SHYH-MIN CHAO PH. D Curator and Section Head of Invertebrate Head of Zoology Department


I entered the Collection and Research Division of this museum in December 1993. My responsibilities include invertebrate animal collection and research. My research interests and areas of expertise are invertebrate animal life characteristics and population dynamics. Over the past few years, my research work has been focus on the taxonomy, population dynamics, and sexual and asexual reproduction of echinoderms, with research locations confines to coral reefs. Over the next few years, I plan to conduct research on echinoderm and shellfish/mollusk taxonomy, life characteristics, and population dynamics. The locations of my research will be extended to include estuaries, sandy coasts and deep sea.
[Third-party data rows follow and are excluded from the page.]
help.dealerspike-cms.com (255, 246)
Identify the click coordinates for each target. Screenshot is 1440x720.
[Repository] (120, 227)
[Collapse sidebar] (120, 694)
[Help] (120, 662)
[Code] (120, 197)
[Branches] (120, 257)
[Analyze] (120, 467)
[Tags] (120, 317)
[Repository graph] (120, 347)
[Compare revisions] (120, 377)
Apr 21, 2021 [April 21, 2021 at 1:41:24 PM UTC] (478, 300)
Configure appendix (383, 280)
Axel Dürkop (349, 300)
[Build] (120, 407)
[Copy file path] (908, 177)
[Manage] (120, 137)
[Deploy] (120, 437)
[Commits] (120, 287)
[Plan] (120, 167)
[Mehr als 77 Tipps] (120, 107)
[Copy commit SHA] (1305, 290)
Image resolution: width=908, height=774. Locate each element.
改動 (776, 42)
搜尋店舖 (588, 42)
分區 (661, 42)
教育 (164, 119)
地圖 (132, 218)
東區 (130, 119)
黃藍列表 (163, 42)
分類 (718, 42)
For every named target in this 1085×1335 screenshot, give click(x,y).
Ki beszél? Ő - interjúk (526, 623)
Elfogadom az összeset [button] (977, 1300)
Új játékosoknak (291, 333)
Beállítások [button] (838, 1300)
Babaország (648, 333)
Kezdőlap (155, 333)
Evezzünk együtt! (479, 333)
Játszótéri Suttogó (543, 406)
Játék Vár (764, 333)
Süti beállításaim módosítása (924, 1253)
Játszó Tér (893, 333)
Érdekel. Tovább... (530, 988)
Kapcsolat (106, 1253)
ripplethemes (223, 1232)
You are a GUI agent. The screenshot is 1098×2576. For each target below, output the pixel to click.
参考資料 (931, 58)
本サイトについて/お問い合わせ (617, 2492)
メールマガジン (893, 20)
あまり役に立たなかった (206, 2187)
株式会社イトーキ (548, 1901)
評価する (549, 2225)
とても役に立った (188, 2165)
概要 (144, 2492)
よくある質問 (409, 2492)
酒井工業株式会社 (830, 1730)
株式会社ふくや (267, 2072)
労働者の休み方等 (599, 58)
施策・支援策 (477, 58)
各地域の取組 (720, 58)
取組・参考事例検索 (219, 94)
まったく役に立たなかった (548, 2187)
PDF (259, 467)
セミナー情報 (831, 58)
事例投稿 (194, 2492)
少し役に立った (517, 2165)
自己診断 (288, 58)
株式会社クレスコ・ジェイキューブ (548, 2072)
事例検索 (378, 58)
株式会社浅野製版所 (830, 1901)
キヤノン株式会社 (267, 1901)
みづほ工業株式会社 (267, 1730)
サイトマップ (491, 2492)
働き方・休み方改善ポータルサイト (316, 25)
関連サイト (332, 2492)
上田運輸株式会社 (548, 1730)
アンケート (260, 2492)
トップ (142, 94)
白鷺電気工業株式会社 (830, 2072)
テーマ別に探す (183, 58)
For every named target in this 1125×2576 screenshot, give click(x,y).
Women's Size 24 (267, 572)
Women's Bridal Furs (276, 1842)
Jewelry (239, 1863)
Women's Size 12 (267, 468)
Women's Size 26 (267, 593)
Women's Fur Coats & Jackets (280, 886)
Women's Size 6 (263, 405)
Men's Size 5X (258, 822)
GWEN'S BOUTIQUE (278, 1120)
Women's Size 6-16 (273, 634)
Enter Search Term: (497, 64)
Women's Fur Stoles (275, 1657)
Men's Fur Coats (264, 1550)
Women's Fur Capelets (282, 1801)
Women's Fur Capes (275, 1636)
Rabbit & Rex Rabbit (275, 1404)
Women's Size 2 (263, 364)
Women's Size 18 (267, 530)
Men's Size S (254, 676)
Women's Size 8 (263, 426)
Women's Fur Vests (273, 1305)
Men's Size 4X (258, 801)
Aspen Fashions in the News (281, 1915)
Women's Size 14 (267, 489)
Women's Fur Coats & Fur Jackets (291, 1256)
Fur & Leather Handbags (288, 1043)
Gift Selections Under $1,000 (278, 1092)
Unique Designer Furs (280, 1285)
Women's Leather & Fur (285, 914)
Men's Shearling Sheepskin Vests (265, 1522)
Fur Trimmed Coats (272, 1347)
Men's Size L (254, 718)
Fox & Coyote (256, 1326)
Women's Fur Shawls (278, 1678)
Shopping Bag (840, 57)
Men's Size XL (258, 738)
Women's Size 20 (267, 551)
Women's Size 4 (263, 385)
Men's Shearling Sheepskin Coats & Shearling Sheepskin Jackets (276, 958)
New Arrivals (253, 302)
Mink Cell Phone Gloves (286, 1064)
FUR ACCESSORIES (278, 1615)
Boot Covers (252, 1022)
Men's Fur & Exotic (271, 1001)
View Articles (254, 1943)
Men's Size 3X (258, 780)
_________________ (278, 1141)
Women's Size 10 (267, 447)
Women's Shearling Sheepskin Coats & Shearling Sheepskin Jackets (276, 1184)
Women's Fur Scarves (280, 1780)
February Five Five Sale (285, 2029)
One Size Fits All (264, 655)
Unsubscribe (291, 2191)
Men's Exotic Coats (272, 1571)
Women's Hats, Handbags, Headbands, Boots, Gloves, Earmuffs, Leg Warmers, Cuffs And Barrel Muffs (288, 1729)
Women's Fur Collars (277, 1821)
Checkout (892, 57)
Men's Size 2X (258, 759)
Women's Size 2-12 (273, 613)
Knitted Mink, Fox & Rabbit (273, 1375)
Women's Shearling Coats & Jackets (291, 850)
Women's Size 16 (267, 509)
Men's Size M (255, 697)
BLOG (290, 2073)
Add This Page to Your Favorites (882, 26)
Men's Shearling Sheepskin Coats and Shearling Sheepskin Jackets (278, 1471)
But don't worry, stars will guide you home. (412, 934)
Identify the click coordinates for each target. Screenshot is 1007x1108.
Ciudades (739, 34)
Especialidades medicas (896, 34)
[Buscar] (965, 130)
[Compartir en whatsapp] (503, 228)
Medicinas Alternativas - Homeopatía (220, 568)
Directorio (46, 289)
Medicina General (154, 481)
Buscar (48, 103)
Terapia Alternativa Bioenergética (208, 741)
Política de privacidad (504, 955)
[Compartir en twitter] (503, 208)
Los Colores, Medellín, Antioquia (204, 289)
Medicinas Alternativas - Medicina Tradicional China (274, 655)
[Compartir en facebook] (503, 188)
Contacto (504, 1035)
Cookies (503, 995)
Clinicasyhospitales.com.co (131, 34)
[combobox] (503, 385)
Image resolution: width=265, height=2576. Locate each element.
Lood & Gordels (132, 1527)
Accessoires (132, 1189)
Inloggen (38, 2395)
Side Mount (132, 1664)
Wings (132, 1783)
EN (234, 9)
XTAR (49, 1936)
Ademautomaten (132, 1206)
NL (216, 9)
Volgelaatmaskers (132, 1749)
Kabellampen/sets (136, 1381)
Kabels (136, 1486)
In Taiwan, invertebrate animals research, especially taxonomy, is very limited. Of the more than 30 invertebrate animals phyla, less than half have been studied. Therefore, there is still much to be done in the areas of taxonomy and biological research. With this in mind, the National Museum of Natural Science curators have been increasing their efforts in these areas. Marine invertebrate specimens are harvested both from the tidal zone and during scuba diving expeditions. In addition, in 1993, we began long-term dredging projects to survey and collect the deep-water invertebrate fauna of Taiwan ocean basin. As the habitats have been change radically by human activities, we conduct the terrestrial and freshwater invertebrates collections to preserve the endemic specimens. While specimens of various groups are accumulated to some levels, the experts from the country and overseas will be invited to identify these specimens.
It is my hope that through these projects I can collected and preserve a more complete set of endemic invertebrate animal species, which can be used in the future for advanced research and comparative studies. In addition, with a more complete endemic invertebrate collection, the museum will be able to actively implement domestic and foreign specimen exchange to become an international specimen exchange center.